◆ **What you are asked to do**
Say how many of the lines below hold "align", writing the number and nothing more.

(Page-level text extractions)
------------------------------------
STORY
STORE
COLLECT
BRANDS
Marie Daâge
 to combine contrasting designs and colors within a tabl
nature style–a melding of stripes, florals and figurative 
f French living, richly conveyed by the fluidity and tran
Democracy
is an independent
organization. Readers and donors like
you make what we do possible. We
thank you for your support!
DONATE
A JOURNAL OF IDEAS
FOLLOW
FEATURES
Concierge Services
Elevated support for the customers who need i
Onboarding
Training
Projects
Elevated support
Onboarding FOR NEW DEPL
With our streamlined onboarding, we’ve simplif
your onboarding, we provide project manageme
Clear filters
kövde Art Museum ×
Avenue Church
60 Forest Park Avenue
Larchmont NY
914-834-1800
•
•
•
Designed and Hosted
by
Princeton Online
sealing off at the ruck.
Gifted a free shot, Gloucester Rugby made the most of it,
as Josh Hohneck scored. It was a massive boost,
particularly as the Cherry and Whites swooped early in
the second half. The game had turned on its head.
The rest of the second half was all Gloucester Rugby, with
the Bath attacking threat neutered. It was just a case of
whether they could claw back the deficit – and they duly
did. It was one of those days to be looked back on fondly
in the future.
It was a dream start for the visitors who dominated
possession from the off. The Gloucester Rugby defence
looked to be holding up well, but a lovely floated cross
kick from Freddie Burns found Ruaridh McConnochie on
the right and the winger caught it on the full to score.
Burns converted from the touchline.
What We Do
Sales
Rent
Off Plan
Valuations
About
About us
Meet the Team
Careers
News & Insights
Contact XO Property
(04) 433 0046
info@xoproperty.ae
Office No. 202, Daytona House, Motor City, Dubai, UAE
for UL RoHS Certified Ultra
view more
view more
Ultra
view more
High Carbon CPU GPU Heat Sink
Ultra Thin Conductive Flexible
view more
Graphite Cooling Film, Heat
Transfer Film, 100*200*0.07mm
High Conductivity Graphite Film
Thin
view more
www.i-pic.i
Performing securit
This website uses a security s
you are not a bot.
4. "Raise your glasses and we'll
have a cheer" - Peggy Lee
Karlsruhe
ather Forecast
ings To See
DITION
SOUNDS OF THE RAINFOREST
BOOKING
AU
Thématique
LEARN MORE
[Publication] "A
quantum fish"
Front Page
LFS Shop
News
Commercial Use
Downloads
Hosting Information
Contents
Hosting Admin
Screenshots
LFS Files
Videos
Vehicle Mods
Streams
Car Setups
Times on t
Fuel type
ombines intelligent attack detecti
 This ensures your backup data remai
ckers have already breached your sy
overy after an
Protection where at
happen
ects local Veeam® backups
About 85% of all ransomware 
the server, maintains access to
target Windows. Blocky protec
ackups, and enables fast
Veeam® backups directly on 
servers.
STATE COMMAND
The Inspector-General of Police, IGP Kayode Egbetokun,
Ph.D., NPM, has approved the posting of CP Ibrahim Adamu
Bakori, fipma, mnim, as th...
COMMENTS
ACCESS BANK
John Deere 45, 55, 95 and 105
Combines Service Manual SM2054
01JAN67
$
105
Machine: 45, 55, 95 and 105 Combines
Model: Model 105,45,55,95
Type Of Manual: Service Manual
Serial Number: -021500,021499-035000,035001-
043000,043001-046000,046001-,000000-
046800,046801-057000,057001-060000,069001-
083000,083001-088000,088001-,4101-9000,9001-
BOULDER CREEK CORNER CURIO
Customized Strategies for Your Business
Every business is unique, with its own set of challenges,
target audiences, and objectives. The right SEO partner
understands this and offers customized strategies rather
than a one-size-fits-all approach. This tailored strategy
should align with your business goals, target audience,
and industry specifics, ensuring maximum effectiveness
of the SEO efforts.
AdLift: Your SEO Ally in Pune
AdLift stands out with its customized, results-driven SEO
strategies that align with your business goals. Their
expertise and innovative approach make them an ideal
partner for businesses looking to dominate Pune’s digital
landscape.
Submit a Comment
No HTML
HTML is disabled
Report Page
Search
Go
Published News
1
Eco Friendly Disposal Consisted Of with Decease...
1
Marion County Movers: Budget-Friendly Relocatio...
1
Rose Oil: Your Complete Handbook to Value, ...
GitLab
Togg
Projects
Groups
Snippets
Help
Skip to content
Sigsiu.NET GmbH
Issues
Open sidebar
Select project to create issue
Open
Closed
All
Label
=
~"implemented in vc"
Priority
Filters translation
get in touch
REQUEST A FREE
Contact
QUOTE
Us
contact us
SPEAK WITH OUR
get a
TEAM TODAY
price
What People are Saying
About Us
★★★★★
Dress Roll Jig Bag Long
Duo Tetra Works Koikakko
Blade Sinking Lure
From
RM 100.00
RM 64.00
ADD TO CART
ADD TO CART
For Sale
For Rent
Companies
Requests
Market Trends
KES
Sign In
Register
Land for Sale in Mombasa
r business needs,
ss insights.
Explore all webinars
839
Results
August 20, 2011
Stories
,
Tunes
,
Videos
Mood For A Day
------------------------------------
◆ **Your response**
2